(Stored items)
[Start of section]

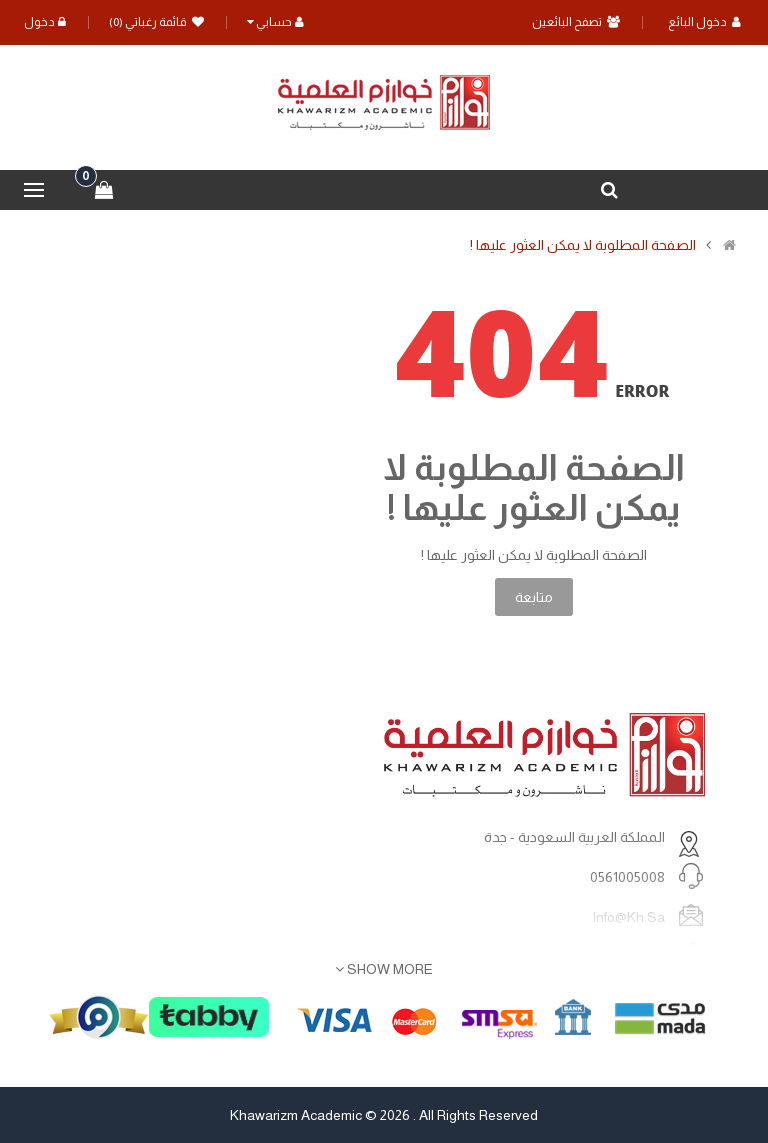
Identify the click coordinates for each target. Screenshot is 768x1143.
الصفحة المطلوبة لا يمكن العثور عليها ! (583, 245)
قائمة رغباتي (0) (156, 22)
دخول (45, 22)
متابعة (534, 597)
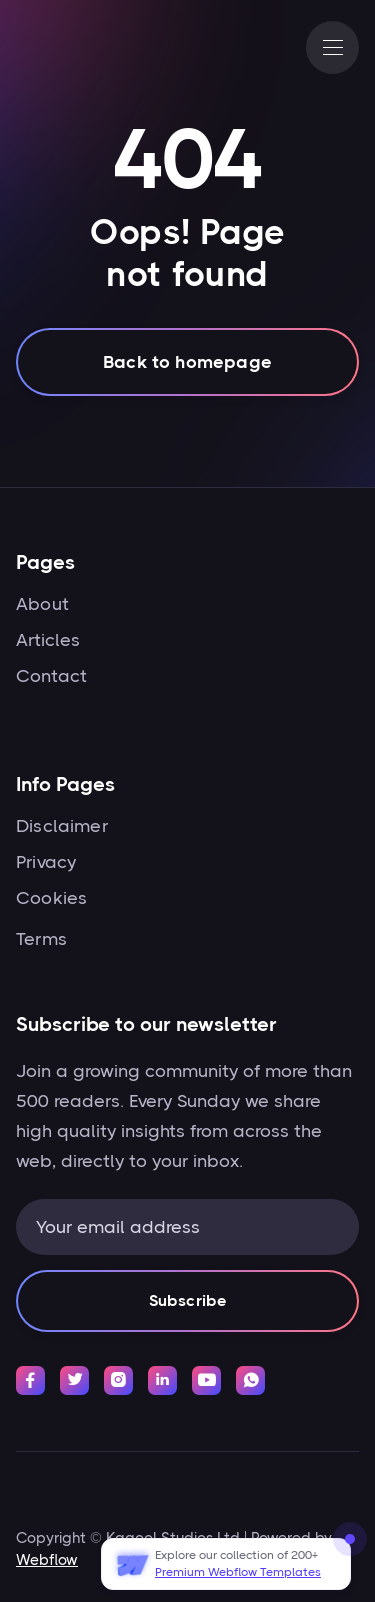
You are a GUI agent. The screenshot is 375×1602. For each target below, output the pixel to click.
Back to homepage (187, 365)
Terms (41, 939)
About (42, 604)
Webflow (47, 1560)
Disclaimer (62, 826)
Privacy (46, 862)
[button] (332, 47)
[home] (81, 48)
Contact (51, 676)
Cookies (51, 898)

[End of section]

● Your goal
Only one span is to be repeated: the line with "Disclaimer (62, 826)" through the final line of the entries above, word for word.

● Written answer
Disclaimer (62, 826)
Privacy (46, 862)
[button] (332, 47)
[home] (81, 48)
Contact (51, 676)
Cookies (51, 898)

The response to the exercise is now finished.